Task brief:
Your copy should start at the line with "Cocktail OPCC 2015" and end at the line with "akiego producenta wybrać krzesła do" in the data below. Transcribe only those lines, exactly, pictures excluded.

-- Data provided follows --

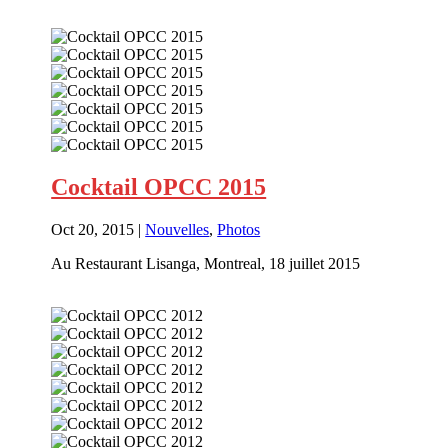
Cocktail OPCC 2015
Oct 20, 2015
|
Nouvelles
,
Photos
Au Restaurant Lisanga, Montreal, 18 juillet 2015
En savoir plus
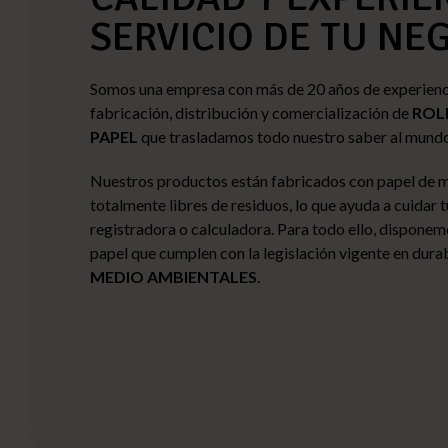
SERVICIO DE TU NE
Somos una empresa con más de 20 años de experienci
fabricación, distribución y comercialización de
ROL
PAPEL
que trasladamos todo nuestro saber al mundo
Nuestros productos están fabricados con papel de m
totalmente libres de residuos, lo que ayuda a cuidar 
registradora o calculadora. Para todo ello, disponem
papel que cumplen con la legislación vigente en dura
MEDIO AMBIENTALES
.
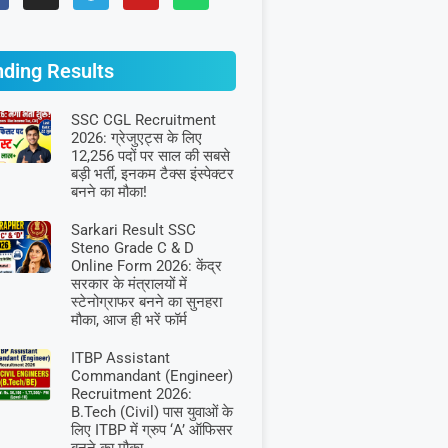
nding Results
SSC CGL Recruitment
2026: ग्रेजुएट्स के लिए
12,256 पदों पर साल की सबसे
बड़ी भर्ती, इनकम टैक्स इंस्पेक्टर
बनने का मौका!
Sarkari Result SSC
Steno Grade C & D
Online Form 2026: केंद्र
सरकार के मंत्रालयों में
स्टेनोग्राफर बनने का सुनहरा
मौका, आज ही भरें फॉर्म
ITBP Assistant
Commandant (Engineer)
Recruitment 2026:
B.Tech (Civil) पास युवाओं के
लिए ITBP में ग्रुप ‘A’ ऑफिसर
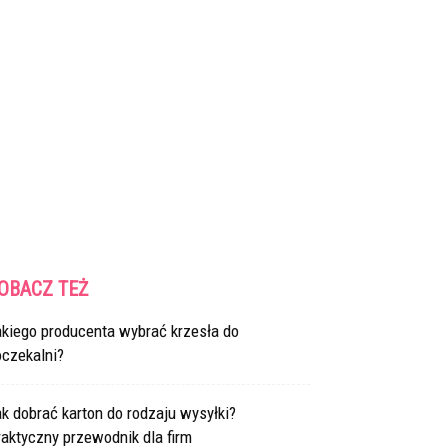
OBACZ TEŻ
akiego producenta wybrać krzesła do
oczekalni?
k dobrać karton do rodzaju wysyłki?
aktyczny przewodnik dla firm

-- Data provided concluded --
-- Data provided follows --

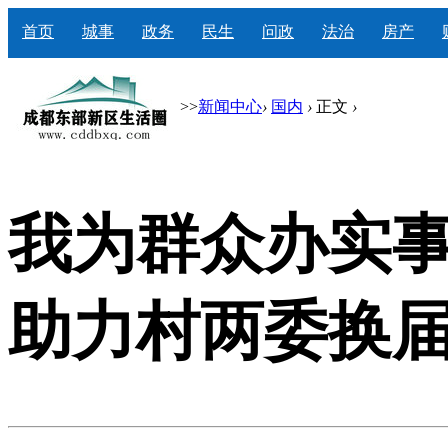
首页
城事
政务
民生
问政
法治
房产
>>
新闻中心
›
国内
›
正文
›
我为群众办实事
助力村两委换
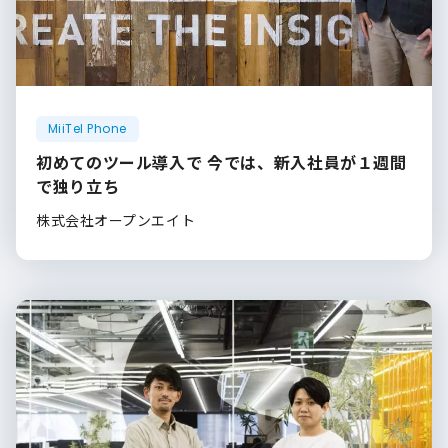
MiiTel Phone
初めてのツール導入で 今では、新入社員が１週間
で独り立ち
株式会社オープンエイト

-- Data provided concluded --

Your solution:
Cocktail OPCC 2015
Oct 20, 2015
|
Nouvelles
,
Photos
Au Restaurant Lisanga, Montreal, 18 juillet 2015
En savoir plus
SERVICIO DE TU NE
Somos una empresa con más de 20 años de experienci
fabricación, distribución y comercialización de
ROL
PAPEL
que trasladamos todo nuestro saber al mundo
Nuestros productos están fabricados con papel de m
totalmente libres de residuos, lo que ayuda a cuidar 
registradora o calculadora. Para todo ello, disponem
papel que cumplen con la legislación vigente en dura
MEDIO AMBIENTALES
.
nding Results
SSC CGL Recruitment
2026: ग्रेजुएट्स के लिए
12,256 पदों पर साल की सबसे
बड़ी भर्ती, इनकम टैक्स इंस्पेक्टर
बनने का मौका!
Sarkari Result SSC
Steno Grade C & D
Online Form 2026: केंद्र
सरकार के मंत्रालयों में
स्टेनोग्राफर बनने का सुनहरा
मौका, आज ही भरें फॉर्म
ITBP Assistant
Commandant (Engineer)
Recruitment 2026:
B.Tech (Civil) पास युवाओं के
लिए ITBP में ग्रुप ‘A’ ऑफिसर
OBACZ TEŻ
akiego producenta wybrać krzesła do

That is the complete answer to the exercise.